The new law seeks to regulate minpaku, or private residences, that owners rent out as short-term lodgings. It has removed many of the most stringent requirements of the minshuku regulations, including the size of the rental room and the constant presence onsite of what The Japan Times described as a “management-type person”.

But it also caps home-sharing at 180 days a year, which has raised fears of owners not being able to make a profit without raising tariffs, which in turn, might hurt the business. Again, the new law has allowed local authorities, which will register these businesses, to lay down their own sets of rules — therefore, a ward in Tokyo has banned rentals on weekdays, when authorities feel letting strangers into flats could be unsafe, Reuters reported. In Kyoto, Reuters and The Japan Times said, private lodging in residential areas would be allowed only for a small window between January 15 and March 16.

Ahead of the minpaku law coming into force, the government asked owners who did not fulfill all requirements, to cancel reservations. Accordingly, Airbnb froze what it called a “major portion” of its listings and reservations. Illegal minpaku operators face a fine of up to ¥ 1 million, or over Rs 6 lakh. In 2015, Airbnb, which does not release figures of its business, quoted a study by Waseda Business School that said the “Airbnb community” had contributed ¥ 221.99 billion in economic activity to the Japanese economy between July 2014 and June 2015, and supported 21,791 jobs.

On Thursday, Singapore-based The Straits Times quoted the Japan Tourism Agency as saying it had received, until June 8, 2,707 applications for listings from owners, and had approved 1,134. While this number was 10 times the count of a month ago, it was still lagged far behind the 62,000 listings that Airbnb had earlier this year, the paper said.

While the minpaku law is aimed at regularising the home-rentals business ahead of the massive anticipated influx of tourists during next year’s Rugby World Cup and the 2020 Olympics and Paralympics (the country aims to host 40 million tourists annually by 2020), Airbnb has run into regulatory walls in several major cities, including Berlin, London, New York and even San Francisco, with the authorities blaming it for worsening already tight housing markets, Reuters reported in February this year.

San Francisco has passed a 90-night limit on rentals and issued licensing requirements, leading to a crash in the numbers of rentals, and in Berlin, 3,953 homes were removed from vacation rental listings last year, the report said, quoting government data.

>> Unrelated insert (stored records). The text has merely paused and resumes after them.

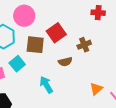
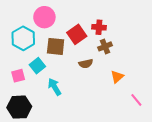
red cross: (98, 13) -> (99, 27), moved
cyan arrow: (46, 85) -> (55, 87), moved
orange triangle: (96, 89) -> (117, 77), moved

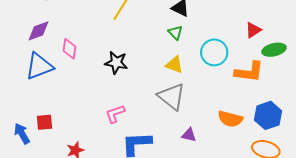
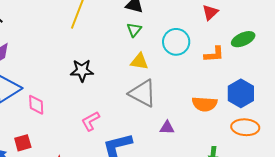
green triangle: (175, 33) -> (134, 30), turned 35
pink diamond: (70, 49) -> (36, 105), moved
green ellipse: (274, 50) -> (243, 39), moved
orange L-shape: (249, 72) -> (214, 54), size x0.7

Listings were down in Paris in January compared to the same month last year, and had flattened in Amsterdam.

The regulatory tightening worldwide has come alongside slowing growth in Airbnb’s business as travellers in some markets have begun to shy away from the risks and quirks of renting a stranger’s apartment, forcing the company to role out new kinds of services, the Reuters report said.

In India, Airbnb has been growing. In late 2017, a top company executive was quoted as saying that a million Indians had used Airbnb since 2008, and the company’s India business had grown nearly 200% over the last year. Airbnb now has 4 million properties in 68,000 cities in 191 countries, the executive was quoted as saying.